Big And Happy
I must have been ten years old when I overheard an older cousin of mine say "I bet Tova will struggle with her weight her entire life, just like her mother". I had no idea what he meant obviously - as far as I was concerned, there was nothing wrong with my weight just like I didn't see anything wrong with my mom's either. I was just another average looking ten year old who loved skipping rope and playing hide and seek, as well as eating ice cream on hot days. But something about that sentence stuck and I guess it's fair to say it eventually became a reality and the "struggle" he mentioned has been haunting me my whole life.
My official first diet was at 15 years old.
I don't even think I was fat or majorly over weight at that point, but in my mind I did not look like I thought I was supposed to. Many of my friends were tall and naturally very thin, whereas I was always a bit more rounded and a very average height compared to them. It's obvious to me now that we had completely different body types which shouldn't really have been compared in the first place, but at the time I did not see this.
So I decided to have one meal a day.
Sometimes that meal would be an ice lolly or three pieces of chocolate and as you can imagine, the weight came flying off. At some point my parents started worrying about it and got me to weigh myself every now and then just to make sure I didn't go below whatever red line they had decided on.
Looking back I think I could have benefited more from someone actually asking me what was wrong or what I was trying to change or why I did not like my body, but I don't blame them for not doing that. I don't think parents in the 80's had those kind of conversations with their children and I am sure they were doing what they thought was best for me.
I came off that diet when my period stopped.
I freaked out and thought to myself "shit! I may not be able to ever have kids, I better start eating" and went back to eating actual meals which got me my period back within a few months.

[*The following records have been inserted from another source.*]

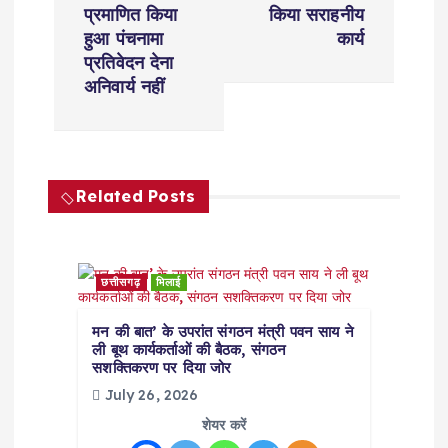
n
प्रमाणित किया
किया सराहनीय
a
हुआ पंचनामा
कार्य
प्रतिवेदन देना
v
अनिवार्य नहीं
i
g
Related Posts
a
t
छत्तीसगढ़
भिलाई
i
मन की बात’ के उपरांत संगठन मंत्री पवन साय ने
ली बूथ कार्यकर्ताओं की बैठक, संगठन
सशक्तिकरण पर दिया जोर
o
July 26, 2026
शेयर करें
n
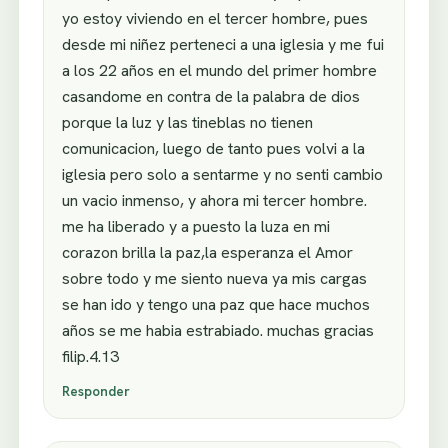
yo estoy viviendo en el tercer hombre, pues
desde mi niñez perteneci a una iglesia y me fui
a los 22 años en el mundo del primer hombre
casandome en contra de la palabra de dios
porque la luz y las tineblas no tienen
comunicacion, luego de tanto pues volvi a la
iglesia pero solo a sentarme y no senti cambio
un vacio inmenso, y ahora mi tercer hombre.
me ha liberado y a puesto la luza en mi
corazon brilla la paz,la esperanza el Amor
sobre todo y me siento nueva ya mis cargas
se han ido y tengo una paz que hace muchos
años se me habia estrabiado. muchas gracias
filip.4.13
Responder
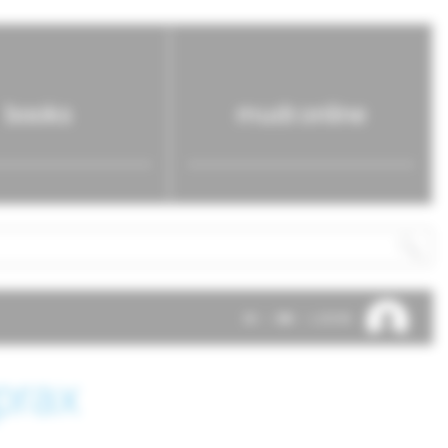
books
mudr.online
SK
EN
LOG IN
prax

But I think something inside me changed after that experience. I suddenly realised that my weight could be controlled and that all it took was some willpower to lose it.
So I started yo yo dieting.
I've had times in my life I've been fat and times I've been thin. I have changed my wardrobe because clothes were either too small or too big more times than I can remember, and I had stretch marks on my stomach and my boobs even from before I become a mom from all the shrinking and expanding.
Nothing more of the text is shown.